*Your objective*. The listing below is to be given again in full and word for word, without its images.

=== Provided data ===

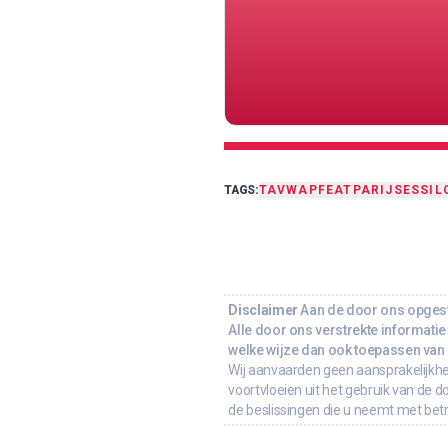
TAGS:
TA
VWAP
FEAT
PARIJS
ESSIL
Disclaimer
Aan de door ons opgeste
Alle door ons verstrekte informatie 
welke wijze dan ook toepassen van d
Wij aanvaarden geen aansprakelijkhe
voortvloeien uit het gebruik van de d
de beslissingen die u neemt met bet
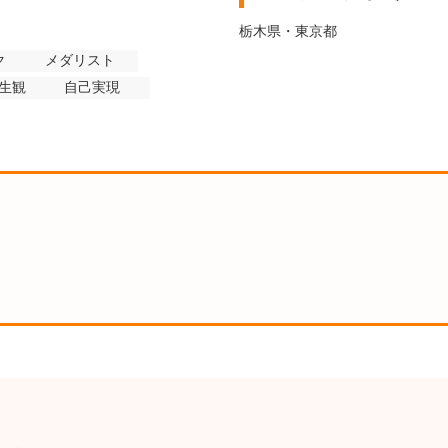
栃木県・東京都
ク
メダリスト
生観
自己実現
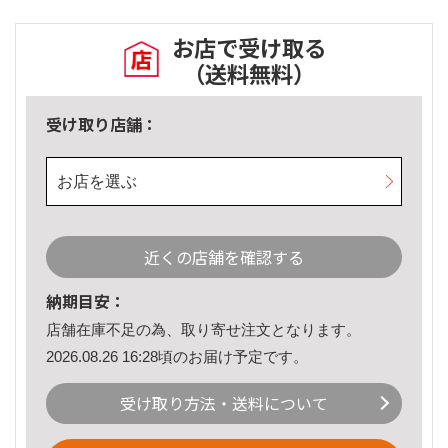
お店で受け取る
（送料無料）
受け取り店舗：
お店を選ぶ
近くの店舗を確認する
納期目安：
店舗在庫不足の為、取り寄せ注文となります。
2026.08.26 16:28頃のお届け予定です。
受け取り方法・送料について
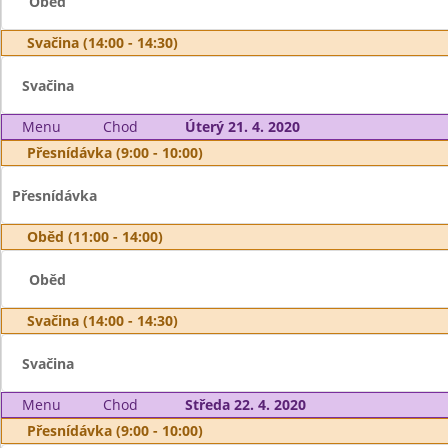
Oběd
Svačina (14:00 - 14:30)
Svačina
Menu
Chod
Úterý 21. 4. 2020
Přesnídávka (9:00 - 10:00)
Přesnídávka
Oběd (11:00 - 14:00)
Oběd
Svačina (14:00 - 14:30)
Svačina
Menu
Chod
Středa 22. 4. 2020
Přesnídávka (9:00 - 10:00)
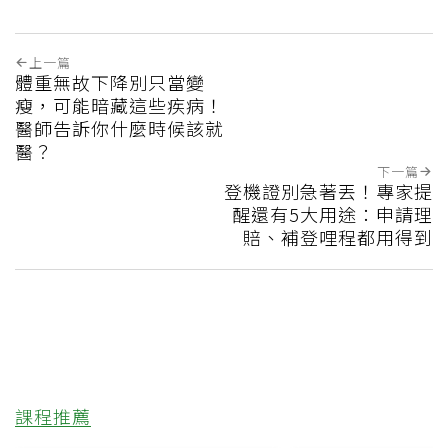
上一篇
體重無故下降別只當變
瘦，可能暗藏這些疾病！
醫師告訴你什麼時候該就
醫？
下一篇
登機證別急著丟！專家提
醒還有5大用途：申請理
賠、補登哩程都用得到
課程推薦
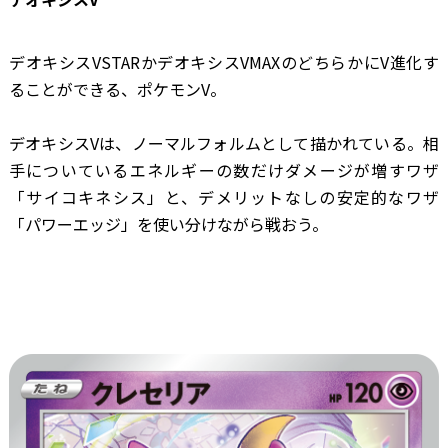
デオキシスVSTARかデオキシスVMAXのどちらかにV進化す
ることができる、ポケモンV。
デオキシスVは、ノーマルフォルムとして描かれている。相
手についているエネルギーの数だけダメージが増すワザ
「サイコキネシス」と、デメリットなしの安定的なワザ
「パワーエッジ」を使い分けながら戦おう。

===

*Answer below*.
TAGS:
TA
VWAP
FEAT
PARIJS
ESSIL
Disclaimer
Aan de door ons opgeste
Alle door ons verstrekte informatie 
welke wijze dan ook toepassen van d
Wij aanvaarden geen aansprakelijkhe
voortvloeien uit het gebruik van de d
de beslissingen die u neemt met bet
栃木県・東京都
ク
メダリスト
生観
自己実現
お店で受け取る
（送料無料）
受け取り店舗：
お店を選ぶ
近くの店舗を確認する
納期目安：
店舗在庫不足の為、取り寄せ注文となります。
2026.08.26 16:28頃のお届け予定です。
受け取り方法・送料について
Oběd
Svačina (14:00 - 14:30)
Svačina
Menu
Chod
Úterý 21. 4. 2020
Přesnídávka (9:00 - 10:00)
Přesnídávka
Oběd (11:00 - 14:00)
Oběd
Svačina (14:00 - 14:30)
Svačina
Menu
Chod
Středa 22. 4. 2020
Přesnídávka (9:00 - 10:00)
上一篇
體重無故下降別只當變
瘦，可能暗藏這些疾病！
醫師告訴你什麼時候該就
醫？
下一篇
登機證別急著丟！專家提
醒還有5大用途：申請理
賠、補登哩程都用得到
課程推薦
デオキシスVSTARかデオキシスVMAXのどちらかにV進化す
ることができる、ポケモンV。
デオキシスVは、ノーマルフォルムとして描かれている。相
手についているエネルギーの数だけダメージが増すワザ
「サイコキネシス」と、デメリットなしの安定的なワザ
「パワーエッジ」を使い分けながら戦おう。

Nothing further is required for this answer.